Le Premier ministre Ousmane Sonko a de nouveau affirmé son engagement ferme en faveur d’un encadrement rigoureux et d’une transparence accrue des fonds politiques au Sénégal. Pour le chef du gouvernement, cette démarche représente une promesse électorale essentielle faite au peuple sénégalais. Abordant ce dossier délicat, il a néanmoins reconnu une divergence d’approche avec le président de la République, Bassirou Diomaye Faye, concernant les modalités précises de gestion de ces dotations.

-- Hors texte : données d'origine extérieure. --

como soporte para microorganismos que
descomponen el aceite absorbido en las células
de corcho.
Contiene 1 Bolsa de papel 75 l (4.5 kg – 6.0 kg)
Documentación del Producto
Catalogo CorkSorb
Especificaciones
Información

Le débat public autour de la gestion des fonds politiques a été ravivé suite à une interview du chef de l’État, Bassirou Diomaye Faye, le 2 mai dernier au Palais de la République. Lors de cet entretien, le président avait défendu la nécessité de maintenir ces fonds, tout en reconnaissant les impératifs de clarté qu’ils impliquent. Il avait alors mis en avant des considérations stratégiques telles que le renseignement, la sécurité nationale, la solidarité internationale et les nombreuses sollicitations auxquelles l’État doit répondre.
Devant les députés, Ousmane Sonko a rappelé que la réforme des fonds politiques constituait un cheval de bataille historique de son mouvement. Il a souligné que cette exigence de transparence totale des fonds, lancée dès 2019, n’avait été imposée par personne, mais émanait d’une conviction profonde de son camp politique.
Le Premier ministre a tenu à clarifier sa position : il ne s’agit pas de supprimer ces fonds, mais de les soumettre à un contrôle strict et éprouvé, à l’image des systèmes en vigueur dans des démocraties comme la France. L’objectif est d’instaurer des mécanismes de vérification solides pour garantir une utilisation conforme aux intérêts publics.
Dans cette lignée, Ousmane Sonko a souligné l’importance capitale de préserver la confiance des citoyens dans la gestion des deniers publics. Il a mentionné que la Primature disposait d’un montant de 1 milliard 770 millions de francs CFA en fonds politiques, insistant sur le fait que cette discussion dépassait les considérations personnelles. Pour lui, l’attente des Sénégalais est claire : ces fonds ne doivent en aucun cas devenir un « butin politique » ou un moyen d’« enrichissement personnel ».
Le chef du gouvernement a également réitéré son attachement indéfectible au principe de redevabilité dans l’administration des finances publiques. Il a martelé qu’« aucun fond du contribuable ne doit échapper au contrôle », plaidant ainsi pour une gouvernance résolument orientée vers la transparence et l’obligation de rendre des comptes.
Concernant l’avancement législatif de cette réforme, Ousmane Sonko a exprimé sa préférence pour une initiative émanant de l’Exécutif. Il a révélé avoir eu des échanges avec le président de la République après la présentation d’une proposition de loi sur le sujet par le député Guy Marius Sagna. Le Premier ministre a annoncé son intention de soumettre un projet de texte au Conseil des ministres dans un avenir proche si les concertations en cours n’aboutissent pas rapidement.